I think these studies underestimate how lazy a well-fed cat is. Lots of annecdotes ahoy!

I feed (and fix and tame and try to place) a decent number of local strays. In the past five years I've only seen a cat really hunt twice - after being thrown out of his house (but before realizing I'd feed him) he killed and ate two squirrels. There has been maybe half a dozen mice and voles, and maybe twice as many cicadas. I've seen cats watch birds but I've never seen them pounce. Only very hungry cats bother with hunting fast moving prey, and our local bird population remains stable. (Counterpoint, I am pretty sure everything here nests in trees and out of reach of all but the most determined cat. Other areas with lots of ground-nesters are probably more vulnerable.)

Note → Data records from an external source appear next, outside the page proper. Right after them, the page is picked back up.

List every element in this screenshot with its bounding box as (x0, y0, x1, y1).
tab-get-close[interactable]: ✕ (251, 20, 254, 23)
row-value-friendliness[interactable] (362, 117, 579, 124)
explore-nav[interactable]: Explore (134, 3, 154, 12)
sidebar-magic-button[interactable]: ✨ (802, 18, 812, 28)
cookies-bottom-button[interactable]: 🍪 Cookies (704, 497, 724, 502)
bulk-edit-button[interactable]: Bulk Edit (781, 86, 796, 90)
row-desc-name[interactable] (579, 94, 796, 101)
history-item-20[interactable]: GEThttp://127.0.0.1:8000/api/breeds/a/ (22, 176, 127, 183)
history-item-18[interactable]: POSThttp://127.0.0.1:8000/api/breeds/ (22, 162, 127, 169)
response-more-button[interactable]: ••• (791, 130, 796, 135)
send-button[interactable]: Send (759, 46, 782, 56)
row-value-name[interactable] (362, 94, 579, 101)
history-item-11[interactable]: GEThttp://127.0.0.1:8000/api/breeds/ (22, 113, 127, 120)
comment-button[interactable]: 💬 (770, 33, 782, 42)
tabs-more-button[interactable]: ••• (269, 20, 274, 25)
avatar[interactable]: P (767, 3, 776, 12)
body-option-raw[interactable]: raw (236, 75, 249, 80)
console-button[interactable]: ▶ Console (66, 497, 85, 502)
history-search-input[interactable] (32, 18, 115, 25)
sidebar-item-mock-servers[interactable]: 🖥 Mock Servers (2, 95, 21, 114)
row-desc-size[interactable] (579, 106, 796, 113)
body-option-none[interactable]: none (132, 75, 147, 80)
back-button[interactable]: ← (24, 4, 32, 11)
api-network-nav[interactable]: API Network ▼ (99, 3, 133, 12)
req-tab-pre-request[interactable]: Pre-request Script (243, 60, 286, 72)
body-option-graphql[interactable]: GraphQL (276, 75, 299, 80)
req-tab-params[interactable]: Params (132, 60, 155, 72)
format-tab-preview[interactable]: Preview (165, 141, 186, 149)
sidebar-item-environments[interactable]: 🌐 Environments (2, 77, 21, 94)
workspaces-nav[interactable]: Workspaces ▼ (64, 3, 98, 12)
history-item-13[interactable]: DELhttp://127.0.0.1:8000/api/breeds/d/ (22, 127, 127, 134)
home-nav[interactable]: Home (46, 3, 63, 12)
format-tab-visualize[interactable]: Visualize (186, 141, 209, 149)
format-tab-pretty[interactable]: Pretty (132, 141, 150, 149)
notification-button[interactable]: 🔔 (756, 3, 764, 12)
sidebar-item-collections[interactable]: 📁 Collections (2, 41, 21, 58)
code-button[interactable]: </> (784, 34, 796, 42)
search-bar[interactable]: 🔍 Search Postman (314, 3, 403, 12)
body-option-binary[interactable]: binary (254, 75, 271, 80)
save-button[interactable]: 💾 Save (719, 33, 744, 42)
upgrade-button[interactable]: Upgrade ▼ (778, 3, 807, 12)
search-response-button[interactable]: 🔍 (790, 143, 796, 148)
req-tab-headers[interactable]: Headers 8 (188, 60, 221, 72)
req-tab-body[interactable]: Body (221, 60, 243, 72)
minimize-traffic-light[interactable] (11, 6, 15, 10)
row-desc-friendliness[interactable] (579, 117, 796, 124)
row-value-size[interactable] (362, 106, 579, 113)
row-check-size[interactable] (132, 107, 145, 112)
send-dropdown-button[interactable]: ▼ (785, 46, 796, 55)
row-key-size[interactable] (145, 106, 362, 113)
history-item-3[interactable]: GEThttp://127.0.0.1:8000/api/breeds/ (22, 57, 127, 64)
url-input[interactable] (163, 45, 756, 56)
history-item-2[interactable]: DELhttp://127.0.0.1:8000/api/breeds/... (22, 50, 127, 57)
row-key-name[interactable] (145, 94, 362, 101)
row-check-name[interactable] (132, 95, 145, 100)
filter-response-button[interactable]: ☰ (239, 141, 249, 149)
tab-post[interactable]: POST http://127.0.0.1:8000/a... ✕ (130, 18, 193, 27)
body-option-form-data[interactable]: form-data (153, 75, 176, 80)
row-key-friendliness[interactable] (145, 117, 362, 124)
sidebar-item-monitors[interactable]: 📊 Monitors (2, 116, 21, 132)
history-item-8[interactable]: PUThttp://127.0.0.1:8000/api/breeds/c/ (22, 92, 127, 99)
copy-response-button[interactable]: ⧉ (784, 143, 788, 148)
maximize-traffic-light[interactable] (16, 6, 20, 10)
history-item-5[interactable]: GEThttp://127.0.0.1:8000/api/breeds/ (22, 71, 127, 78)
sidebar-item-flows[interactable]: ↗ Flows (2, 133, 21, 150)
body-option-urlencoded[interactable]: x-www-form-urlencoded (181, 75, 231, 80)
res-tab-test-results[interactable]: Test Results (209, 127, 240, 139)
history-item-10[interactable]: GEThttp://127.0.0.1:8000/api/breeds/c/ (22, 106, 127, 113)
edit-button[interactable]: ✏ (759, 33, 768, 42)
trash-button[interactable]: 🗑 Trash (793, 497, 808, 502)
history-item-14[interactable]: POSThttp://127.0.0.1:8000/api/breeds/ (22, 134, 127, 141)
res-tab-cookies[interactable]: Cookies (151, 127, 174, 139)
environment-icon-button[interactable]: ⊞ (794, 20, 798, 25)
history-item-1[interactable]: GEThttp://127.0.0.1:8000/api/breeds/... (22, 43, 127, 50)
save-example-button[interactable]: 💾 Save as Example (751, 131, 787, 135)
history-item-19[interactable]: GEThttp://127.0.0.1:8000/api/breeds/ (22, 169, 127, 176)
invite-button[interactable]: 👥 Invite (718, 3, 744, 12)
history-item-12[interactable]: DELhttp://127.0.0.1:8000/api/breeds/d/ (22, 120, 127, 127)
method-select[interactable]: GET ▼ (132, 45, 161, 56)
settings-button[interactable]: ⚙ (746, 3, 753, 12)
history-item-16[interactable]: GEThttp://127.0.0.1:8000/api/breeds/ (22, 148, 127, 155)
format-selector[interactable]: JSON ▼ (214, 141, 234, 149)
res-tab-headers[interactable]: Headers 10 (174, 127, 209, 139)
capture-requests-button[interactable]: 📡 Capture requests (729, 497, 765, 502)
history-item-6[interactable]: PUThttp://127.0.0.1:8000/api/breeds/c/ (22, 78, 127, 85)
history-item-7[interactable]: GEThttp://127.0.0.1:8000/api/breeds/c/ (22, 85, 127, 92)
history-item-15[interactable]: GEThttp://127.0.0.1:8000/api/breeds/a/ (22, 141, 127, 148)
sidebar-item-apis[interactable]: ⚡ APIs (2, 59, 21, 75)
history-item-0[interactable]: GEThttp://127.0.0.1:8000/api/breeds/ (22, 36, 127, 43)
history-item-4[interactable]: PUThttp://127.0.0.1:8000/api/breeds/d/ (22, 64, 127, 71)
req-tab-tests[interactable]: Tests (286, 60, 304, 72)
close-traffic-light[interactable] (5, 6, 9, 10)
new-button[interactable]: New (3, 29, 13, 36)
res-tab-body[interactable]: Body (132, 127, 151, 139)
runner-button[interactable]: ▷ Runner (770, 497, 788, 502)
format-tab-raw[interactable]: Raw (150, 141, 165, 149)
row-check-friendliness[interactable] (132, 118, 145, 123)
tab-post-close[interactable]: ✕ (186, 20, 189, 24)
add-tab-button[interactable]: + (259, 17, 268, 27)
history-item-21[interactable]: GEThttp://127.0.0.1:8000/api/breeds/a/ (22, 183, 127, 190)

What has been wrecked is the local snake population. The area used to have small, cute and harmless Northern Brown snakes everywhere. Adorible things, about 10 inches long and become tame after 15 minutes of handling and never bite. Every spring I'll pull a bunch of these snakes out of the jaws of a cat, maybe half survive. Snakes are too slow and irresistible to surive a bored cat.

Feed the cats and the birds will do fine.

* http://en.wikipedia.org/wiki/Storeria_dekayi

I tend to agree that domestic cats with owners are not really the problem (ours when I was a kid living a farm did kill some birds/snakes/rabbits, but not in large numbers). Although cats as pets might not be killing as much as their feral cousins, the impact of a bird being killed by a cat though is a bit worse than non-bird victims. The likelihood the offspring of the victim bird will not reach adulthood is near 100% versus only 50% (or less in animals that don't require parental rearing) with other animal victims[1].

The problem is more with feral cats that people dump and have no source of food other than what they catch. Combined with most of them not being spayed or neutered, the feral cat populations in many countries grows at an alarming rate as they tend to not have any natural predators. However, that has changed a bit here in the United States with the rise of the coyote populations recently and may help to stabilize the feral cat problem.

[1] near 100% since most birds need both parents to raise their young (and will likely abandon the nest if one is killed) and the 50% coming from the chance the animal killed was a female non-avian species.